I wrote a long post this morning and somehow lost it. At first I thought it had been deleted, but no, it was me hitting some button inadvertently. So here goes an attempt at rewriting that post.
Trish and Phil have asked for suggestions about how to keep from offending professional skiers whose videos we talk about in these analytical threads. PSIA has a very good protocol it promotes for doing MA in a way that doesn't offend. It requires certification candidates to use this process in the teaching exams. We could use that process.
Here's my take on PSIA's protocol.
1. Describe what you see - without evaluation.
This is the descriptive part of teaching. Translate into words the movements and ski-snow interaction you observe. Avoid saying it's good, bad, efficient, inefficient, weak, strong, defensive, offensive, ugly, inspiring. Do not indicate that something needs improvement, replacement, or fixing/correction.
2. Explain the causes and effects associated with what you see - without evaluation.
This is the predictive/analytical part of teaching. Identify what observable movements cause the particular thing you are focusing on to happen, and/or identify what results happen later in the turn or down the run as an effect of the thing you are focusing on. Be careful to avoid evaluative phrasing. Stick to describing what you see.
3. Explain that different results are possible if the skier does something in particular that's new or different - without evaluation.
This is the prescriptive part of teaching. Assuming the instructor is involved in building the skier's skill level, the instructor should explain how a particular change would bring about new effects. Avoid using terms that are evaluative.
4. On snow, guide the skier to experience doing the new thing and its result; the skier evaluates the results.
This is the evaluative part of teaching. The instructor invites the student to do this new thing, perhaps through isolation exercises or drills, then blend it into their personal skiing. The skier needs to experience new results and then evaluate those results for themselves. Final goal is for the skier to find the results worthwhile and to commit to do follow-up after the lesson so what's been learned will get embedded into muscle memory.
====================
Learning to do MA using #1, 2, and 3 this way takes time and concentration. Building the skill to recognize cause and effect grows with years of teaching experience. The important part relative to our discussion here is the non-evaluative part of this protocol. If we post using these guidelines and make sure we try to eliminate evaluative comments, I think everyone here is capable of posting in a way that won't be hurting anyone's feelings.

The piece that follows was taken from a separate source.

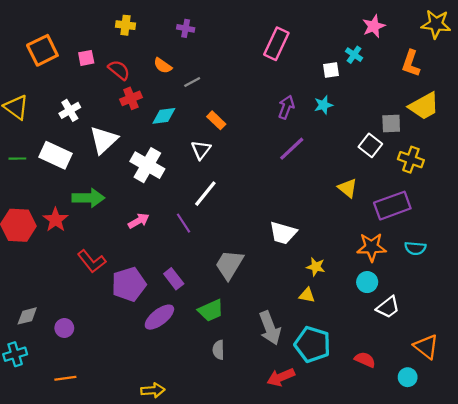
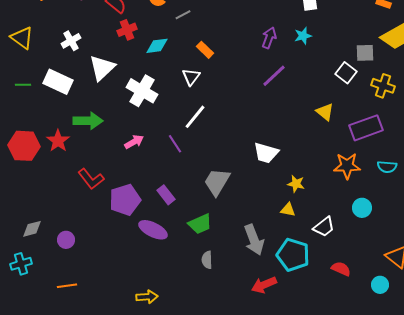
cyan circle: (367, 282) -> (362, 208), moved
white trapezoid: (388, 307) -> (324, 227), moved
purple ellipse: (159, 317) -> (153, 230), turned 64

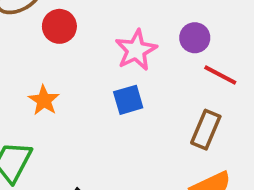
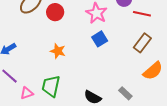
brown rectangle: (206, 130) -> (142, 43), turned 30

All we need is a bit of reminding by the moderators to focus on describing what we see and to avoid evaluative comments. We respond well to reminders by the moderators. The people posting in these threads are certainly capable of describing, analyzing cause and effect, and predicting without evaluative commentary. Let's do that!
@Tricia and
@Philpug, I hope you will give the collective the chance to prove its commitment to keeping these threads "clean" of potentially hurtful commentary. Please open the two threads back up and let us do the informative analysis we love to do.